* **Work task**
Starting at the line that contains "nell’articolo di Alaron.", please transcribe every line through the end of the entries, exactly and with no pictures.
START Source material
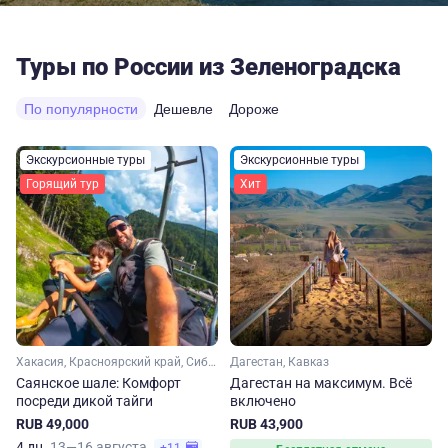
Туры по России из Зеленоградска
По популярности
Дешевле
Дороже
Экскурсионные туры
Экскурсионные туры
Горящий тур
Хит
Хакасия, Красноярский край, Сибирь
Дагестан, Кавказ
Саянское шале: Комфорт
Дагестан на максимум. Вcё
посреди дикой тайги
включено
RUB 49,000
RUB 43,900
4 дн.
13—16 августа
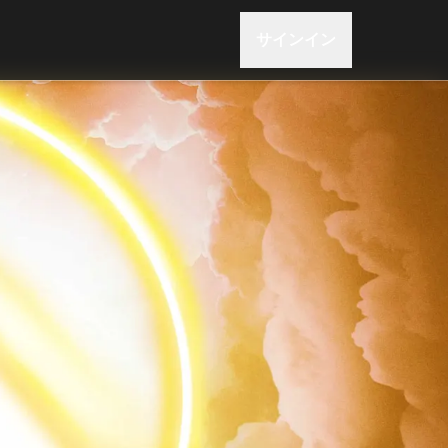
サインイン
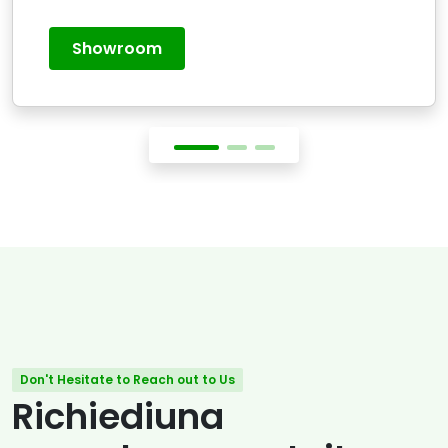
Showroom
Don't Hesitate to Reach out to Us
Richiediuna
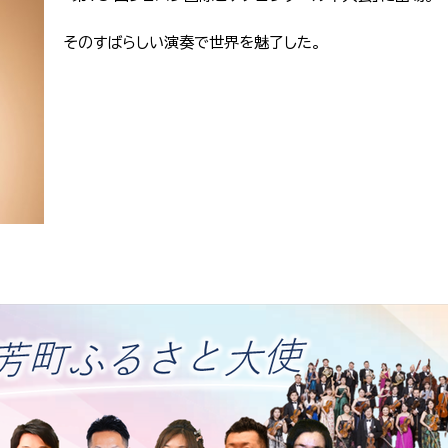
そのすばらしい演奏で世界を魅了した。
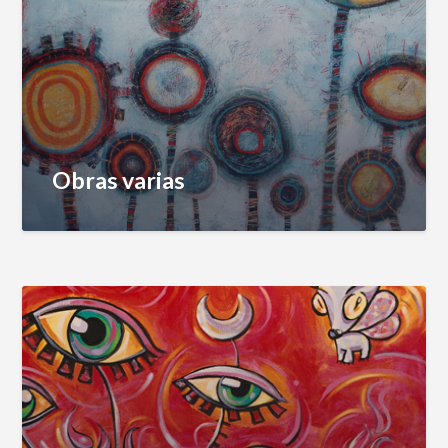
Obras varias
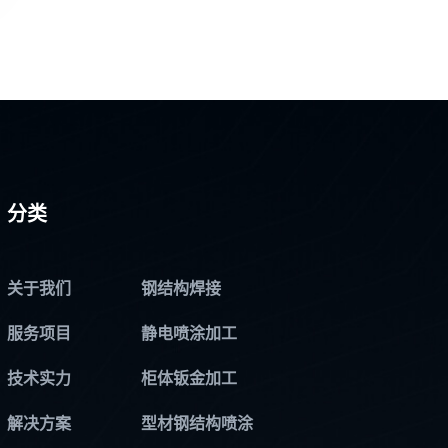
分类
关于我们
钢结构焊接
服务项目
静电喷涂加工
技术实力
柜体钣金加工
解决方案
型材钢结构喷涂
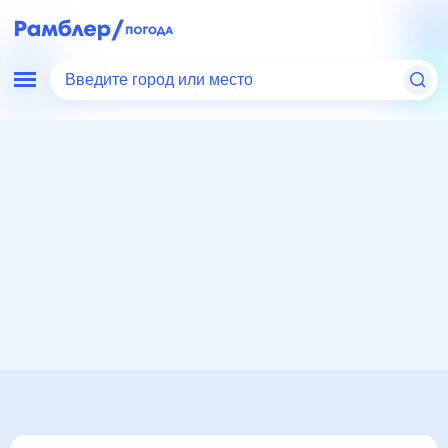
Введите город или место
Мир
Россия
Кабардино-Балкарская Республика
Прохладный
Погода на месяц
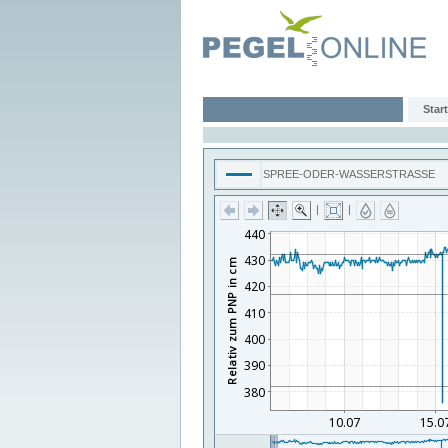
Start
SPREE-ODER-WASSERSTRASSE
|
|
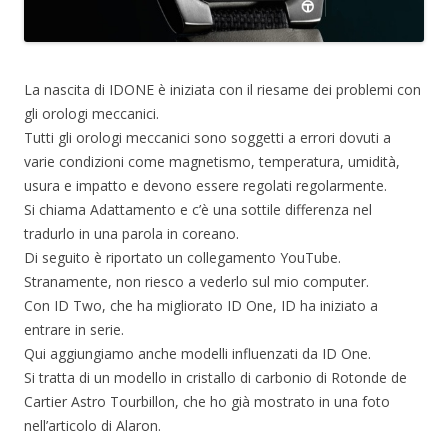
La nascita di IDONE è iniziata con il riesame dei problemi con
gli orologi meccanici.
Tutti gli orologi meccanici sono soggetti a errori dovuti a
varie condizioni come magnetismo, temperatura, umidità,
usura e impatto e devono essere regolati regolarmente.
Si chiama Adattamento e c’è una sottile differenza nel
tradurlo in una parola in coreano.
Di seguito è riportato un collegamento YouTube.
Stranamente, non riesco a vederlo sul mio computer.
Con ID Two, che ha migliorato ID One, ID ha iniziato a
entrare in serie.
Qui aggiungiamo anche modelli influenzati da ID One.
Si tratta di un modello in cristallo di carbonio di Rotonde de
Cartier Astro Tourbillon, che ho già mostrato in una foto
nell’articolo di Alaron.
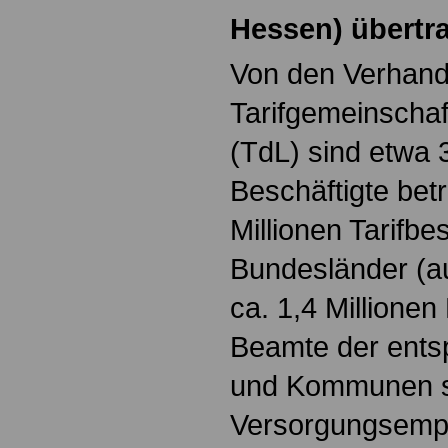
Hessen) übertr
Von den Verhand
Tarifgemeinschaf
(TdL) sind etwa 3
Beschäftigte betr
Millionen Tarifbe
Bundesländer (au
ca. 1,4 Millione
Beamte der ents
und Kommunen so
Versorgungsemp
END Source material
* **Output of the task**
nell’articolo di Alaron.
Hessen) übertr
Von den Verhand
Tarifgemeinschaf
(TdL) sind etwa 3
Beschäftigte betr
Millionen Tarifbe
Bundesländer (au
ca. 1,4 Millione
Beamte der ents
und Kommunen so
Versorgungsemp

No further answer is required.